What you should do =>
Find each line of the entries with the string "über", please, and copy it.

*** Dataset records Section Begins ***

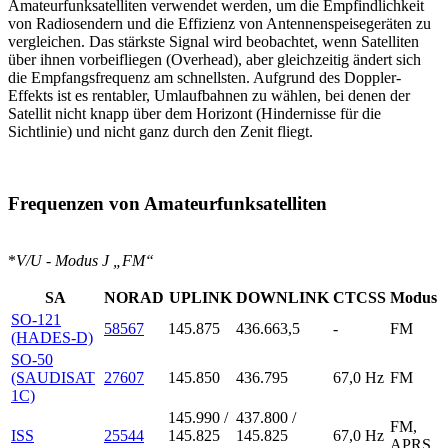
Amateurfunksatelliten verwendet werden, um die Empfindlichkeit
von Radiosendern und die Effizienz von Antennenspeisegeräten zu
vergleichen. Das stärkste Signal wird beobachtet, wenn Satelliten
über ihnen vorbeifliegen (Overhead), aber gleichzeitig ändert sich
die Empfangsfrequenz am schnellsten. Aufgrund des Doppler-
Effekts ist es rentabler, Umlaufbahnen zu wählen, bei denen der
Satellit nicht knapp über dem Horizont (Hindernisse für die
Sichtlinie) und nicht ganz durch den Zenit fliegt.
Frequenzen von Amateurfunksatelliten
*
V/U - Modus J „FM“
SA
NORAD
UPLINK
DOWNLINK
CTCSS
Modus
SO-121
58567
145.875
436.663,5
-
FM
(HADES-D)
SO-50
(SAUDISAT
27607
145.850
436.795
67,0 Hz
FM
1C)
145.990 /
437.800 /
FM,
ISS
25544
145.825
145.825
67,0 Hz
APRS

*** Dataset records Section Ends ***

Expected answer =>
über ihnen vorbeifliegen (Overhead), aber gleichzeitig ändert sich
Satellit nicht knapp über dem Horizont (Hindernisse für die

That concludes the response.